**Material for this exercise:**
◇ ◇ ◇ ◇ ◇

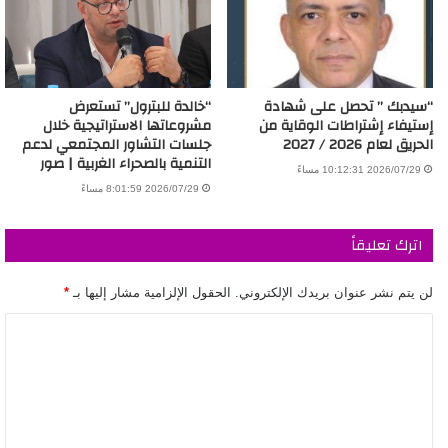
“سيدبك ” تحصل على شهادة
“خالدة للبترول” تستعرض
إستيفاء إشتراطات الوقاية من
مشروعاتها الاستراتيجية خلال
الحريق لعام 2026 / 2027
جلسات التشاور المجتمعي لدعم
التنمية بالصحراء الغربية | صور
2026/07/29 10:12:31 مساءً
2026/07/29 8:01:59 مساءً
اترك تعليقاً
لن يتم نشر عنوان بريدك الإلكتروني.
الحقول الإلزامية مشار إليها بـ
*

◇ ◇ ◇ ◇ ◇

**Task to carry out:** When a line carries an image, skip the image and repeat everything else above exactly as written.

**Written solution:**
“سيدبك ” تحصل على شهادة
“خالدة للبترول” تستعرض
إستيفاء إشتراطات الوقاية من
مشروعاتها الاستراتيجية خلال
الحريق لعام 2026 / 2027
جلسات التشاور المجتمعي لدعم
التنمية بالصحراء الغربية | صور
2026/07/29 10:12:31 مساءً
2026/07/29 8:01:59 مساءً
اترك تعليقاً
لن يتم نشر عنوان بريدك الإلكتروني.
الحقول الإلزامية مشار إليها بـ
*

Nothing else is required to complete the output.